Start of Record extracts
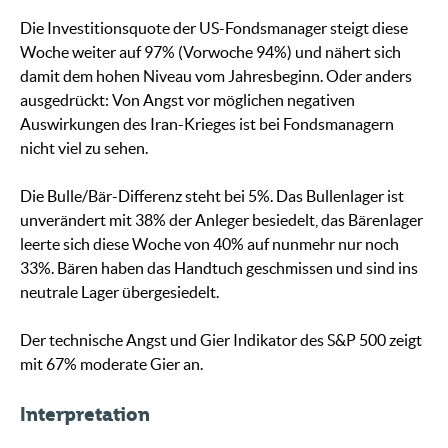
Die Investitionsquote der US-Fondsmanager steigt diese
Woche weiter auf 97% (Vorwoche 94%) und nähert sich
damit dem hohen Niveau vom Jahresbeginn. Oder anders
ausgedrückt: Von Angst vor möglichen negativen
Auswirkungen des Iran-Krieges ist bei Fondsmanagern
nicht viel zu sehen.
Die Bulle/Bär-Differenz steht bei 5%. Das Bullenlager ist
unverändert mit 38% der Anleger besiedelt, das Bärenlager
leerte sich diese Woche von 40% auf nunmehr nur noch
33%. Bären haben das Handtuch geschmissen und sind ins
neutrale Lager übergesiedelt.
Der technische Angst und Gier Indikator des S&P 500 zeigt
mit 67% moderate Gier an.
Interpretation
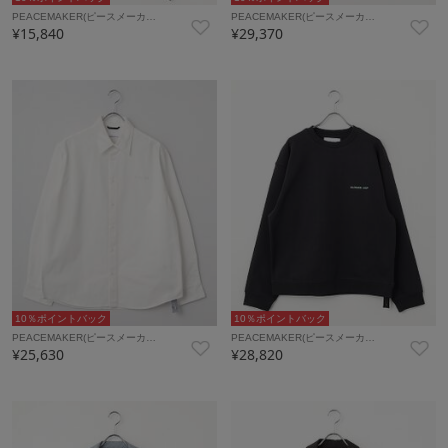
PEACEMAKER(ピースメーカ…
PEACEMAKER(ピースメーカ…
¥15,840
¥29,370
10％ポイントバック
10％ポイントバック
PEACEMAKER(ピースメーカ…
PEACEMAKER(ピースメーカ…
¥25,630
¥28,820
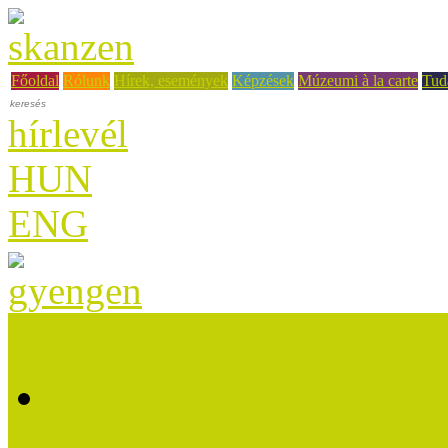
Főoldal
Rólunk
Hírek, események
Képzések
Múzeumi à la carte
Tud
hírlevél
HUN
ENG
A projektről
A projektről röviden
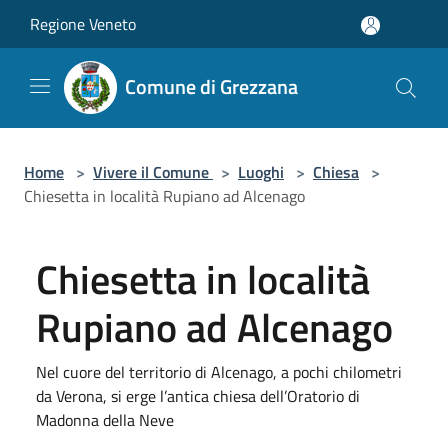
Salta al contenuto principale
Regione Veneto
Comune di Grezzana
Home
>
Vivere il Comune
>
Luoghi
>
Chiesa
>
Chiesetta in località Rupiano ad Alcenago
Chiesetta in località
Rupiano ad Alcenago
Nel cuore del territorio di Alcenago, a pochi chilometri
da Verona, si erge l’antica chiesa dell’Oratorio di
Madonna della Neve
End of Record extracts
Give back the records above exactly. Pictures stay out.

=== Answer below ===
Die Investitionsquote der US-Fondsmanager steigt diese
Woche weiter auf 97% (Vorwoche 94%) und nähert sich
damit dem hohen Niveau vom Jahresbeginn. Oder anders
ausgedrückt: Von Angst vor möglichen negativen
Auswirkungen des Iran-Krieges ist bei Fondsmanagern
nicht viel zu sehen.
Die Bulle/Bär-Differenz steht bei 5%. Das Bullenlager ist
unverändert mit 38% der Anleger besiedelt, das Bärenlager
leerte sich diese Woche von 40% auf nunmehr nur noch
33%. Bären haben das Handtuch geschmissen und sind ins
neutrale Lager übergesiedelt.
Der technische Angst und Gier Indikator des S&P 500 zeigt
mit 67% moderate Gier an.
Interpretation
PEACEMAKER(ピースメーカ…
PEACEMAKER(ピースメーカ…
¥15,840
¥29,370
10％ポイントバック
10％ポイントバック
PEACEMAKER(ピースメーカ…
PEACEMAKER(ピースメーカ…
¥25,630
¥28,820
Főoldal
Rólunk
Hírek, események
Képzések
Múzeumi à la carte
Tud
hírlevél
HUN
ENG
A projektről
A projektről röviden
Salta al contenuto principale
Regione Veneto
Comune di Grezzana
Home
>
Vivere il Comune
>
Luoghi
>
Chiesa
>
Chiesetta in località Rupiano ad Alcenago
Chiesetta in località
Rupiano ad Alcenago
Nel cuore del territorio di Alcenago, a pochi chilometri
da Verona, si erge l’antica chiesa dell’Oratorio di
Madonna della Neve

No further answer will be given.